Meeting today's sustainability goals is not a new idea. In fact, many Illinois farmers have been making improvements long before sustainability was popular, and we're still at it. As a result, the Keystone Alliance for Sustainable Agriculture – a national program that focuses on the use of environmental resources – has noticed a continual decline in soybean production's impact in five key areas: land use, energy use, soil loss, irrigation water use, and CO2 emissions.
Illinois Soybean Farmers Improve Environmental Efficiency
Each color on the chart below represents a 5-year period from 1980-2011. A smaller imprint on the spider chart indicates less environmental impact (view detailed report that compares Illinois progress to efforts made nationwide).
Reduced Footprint, Improved Production
Yield trends over the last 20 years show that growers are continually getting more production from each acre, which has resulted in a 26% decrease in land use from 1987 to 2007. New soybean varieties – brought about because of research conducted at four first-class university ag programs in Illinois – are one of the main reasons behind soybean production's decreasing footprint. These varieties are designed to improve productivity while reducing the impact soybean production has on the environment. Now soybeans can be planted closer together, helping fields retain soil moisture and reduce weed pressure. Crop residue can be left in fields, allowing farmers to employ no-till and reduced-till methods that greatly reduce soil erosion and the need for energy-intensive plowing. Growers can reduce pesticide and fertilizer use with newer soybean varieties, reducing runoff into groundwater and waterways.

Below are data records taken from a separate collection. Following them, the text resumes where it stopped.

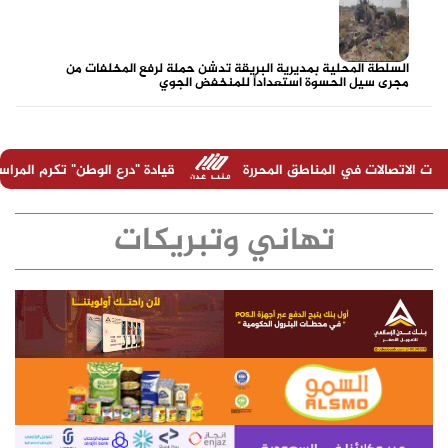
السلطة المحلية بمديرية البريقة تدشن حملة لرفع المخلفات من
مجرى سيل الحسوة استعداداً للمنخفض الجوي
لمناطق المحررة
قيادة "درع الوطن" تكرم المراسل الحربي عبدالرحم
تهاني وتبريكات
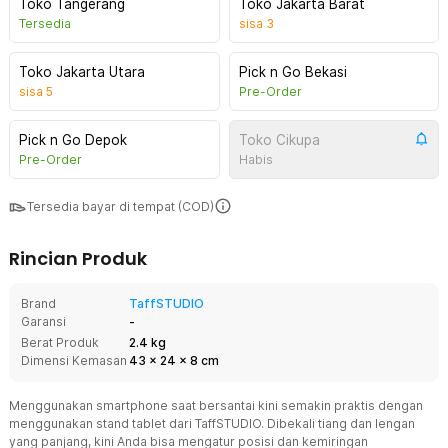
Toko Tangerang
Toko Jakarta Barat
Tersedia
sisa
3
Toko Jakarta Utara
Pick n Go Bekasi
sisa
5
Pre-Order
Pick n Go Depok
Toko Cikupa
Pre-Order
Habis
Tersedia bayar di tempat (COD)
Rincian Produk
Brand
TaffSTUDIO
Garansi
-
Berat Produk
2.4 kg
Dimensi Kemasan
43
x
24
x
8
cm
Menggunakan smartphone saat bersantai kini semakin praktis dengan
menggunakan stand tablet dari TaffSTUDIO. Dibekali tiang dan lengan
yang panjang, kini Anda bisa mengatur posisi dan kemiringan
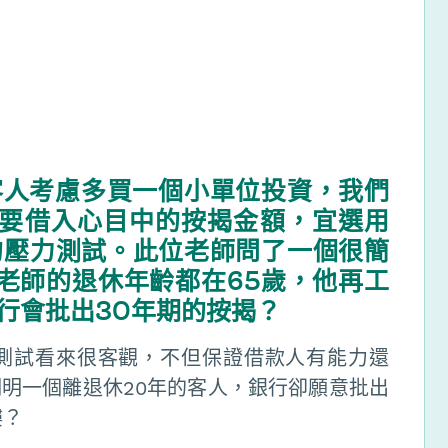
客人考慮多買一個小單位投資，我們
要借入心目中的按揭金額，宜選用
的壓力測試。此位老師問了一個很簡
老師的退休年齡都在65歲，他再工
行會批出30年期的按揭？
測試看來很客觀，不但保證借款人有能力還
明一個離退休20年的客人，銀行卻願意批出
樓？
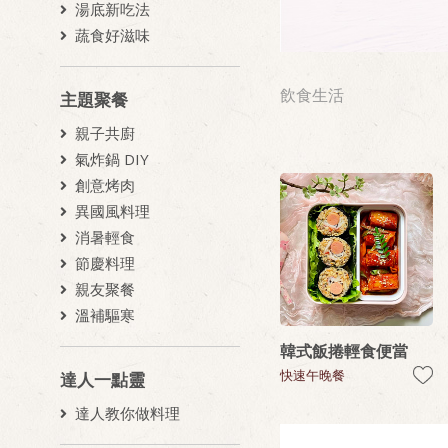
湯底新吃法
蔬食好滋味
飲食生活
主題聚餐
親子共廚
氣炸鍋 DIY
創意烤肉
異國風料理
消暑輕食
節慶料理
親友聚餐
溫補驅寒
韓式飯捲輕食便當
快速午晚餐
達人一點靈
達人教你做料理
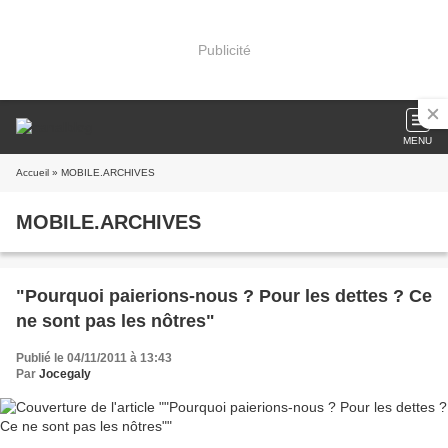
Publicité
MENU
Accueil
» MOBILE.ARCHIVES
MOBILE.ARCHIVES
"Pourquoi paierions-nous ? Pour les dettes ? Ce
ne sont pas les nôtres"
Publié le 04/11/2011 à 13:43
Par
Jocegaly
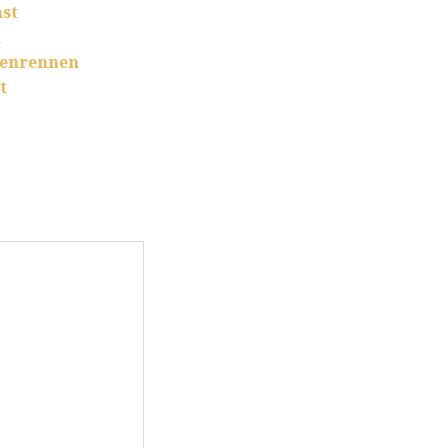
ast
n
enrennen
t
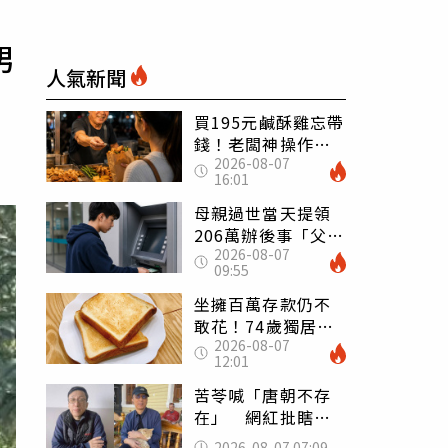
男
人氣新聞
買195元鹹酥雞忘帶
錢！老闆神操作
2026-08-07
「倒找5元」 全網
16:01
看哭：這就是台灣
母親過世當天提領
206萬辦後事「父子
2026-08-07
遭判刑」 律師：
09:55
搶錢先下手是罪
坐擁百萬存款仍不
敢花！74歲獨居翁
2026-08-07
「1餐只吃1片吐
12:01
司」 半年後暴瘦
嚇壞女兒
苦苓喊「唐朝不存
在」 網紅批瞎編
歷史：李白、杜甫
2026-08-07 07:09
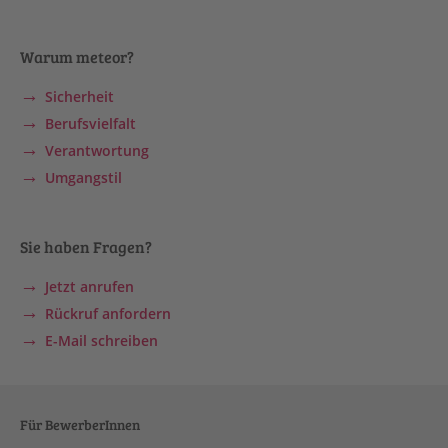
Warum meteor?
Sicherheit
Berufsvielfalt
Verantwortung
Umgangstil
Sie haben Fragen?
Jetzt anrufen
Rückruf anfordern
E-Mail schreiben
Für BewerberInnen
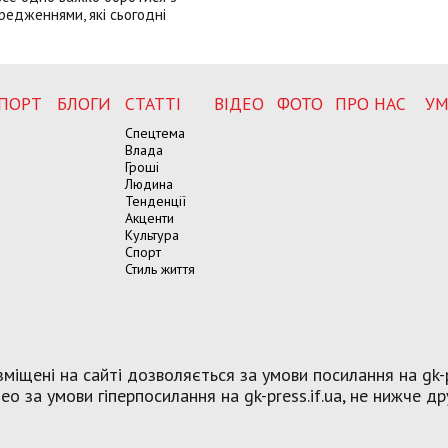
редженнями, які сьогодні
ПОРТ
БЛОГИ
СТАТТІ
ВІДЕО
ФОТО
ПРО НАС
УМ
Спецтема
Влада
Гроші
Людина
Тенденції
Акценти
Культура
Спорт
Стиль життя
міщені на сайті дозволяється за умови посилання на gk-p
о за умови гіперпосилання на gk-press.if.ua, не нижче др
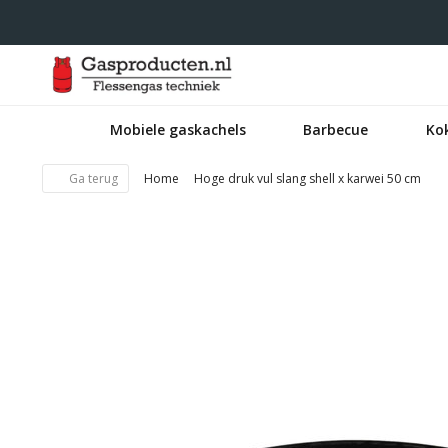
Mobiele gaskachels
Barbecue
Ko
Ga terug
Home
Hoge druk vul slang shell x karwei 50 cm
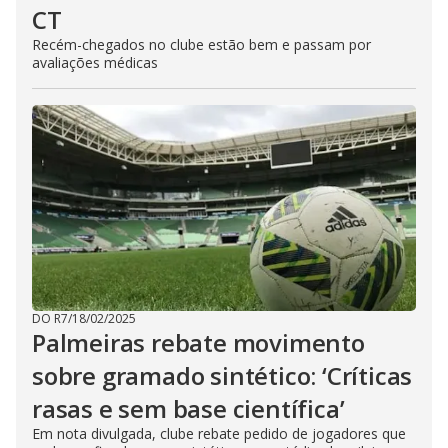
CT
Recém-chegados no clube estão bem e passam por
avaliações médicas
DO R7
/
18/02/2025
Palmeiras rebate movimento
sobre gramado sintético: ‘Críticas
rasas e sem base científica’
Em nota divulgada, clube rebate pedido de jogadores que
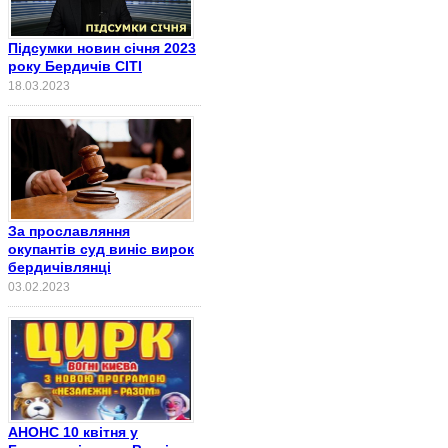
Підсумки новин січня 2023
року Бердичів СІТІ
18.03.2023
За прославляння
окупантів суд виніс вирок
бердичівлянці
03.02.2023
АНОНС 10 квітня у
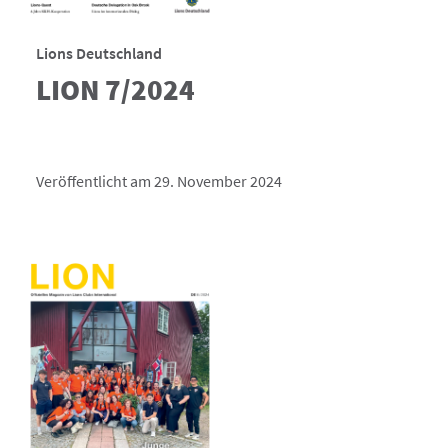
Lions Deutschland
LION 7/2024
Veröffentlicht am 29. November 2024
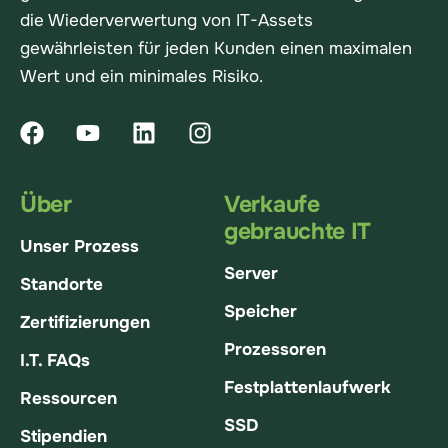
die Wiederverwertung von IT-Assets
gewährleisten für jeden Kunden einen maximalen
Wert und ein minimales Risiko.
Über
Verkaufe
gebrauchte IT
Unser Prozess
Server
Standorte
Speicher
Zertifizierungen
Prozessoren
I.T. FAQs
Festplattenlaufwerk
Ressourcen
SSD
Stipendien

And farmers are spending less time in the fields managing soybeans, reducing fuel use and greenhouse gas emissions by as much as 88 percent compared to conventional cropping systems.
Local and Global Impact
Soybean farms enhance the economic health of Illinois and provide great benefits to communities. By providing jobs, tax revenue and disposable income spent at local businesses, soybean farms add to the greater good of Illinois society. They also support productivity at other businesses – livestock operations, biofuel plants, food producers and others that use soy as a key ingredient. ISA works to educate grocery shoppers, especially moms, to understand how soybeans end up at the family dinner table, and programs like Illinois Farm Families (IFF) and ISA's "What Food Gets Fed" help communicate the role of soy in livestock operations.
On a global scale, 54 percent of Illinois soybeans are sent to international markets – with much of that demand being driven by China. When Illinois soybeans go overseas, they are often used in livestock operations, which is significantly more efficient than traditional feeds. Illinois has also joined with all U.S. farmers through the United Soybean Board and the American Soybean Association to provide technical resources to more than 80 countries. This support helps overseas livestock operators (and food customers) see how soybean meal can increase productivity and decrease environmental impact.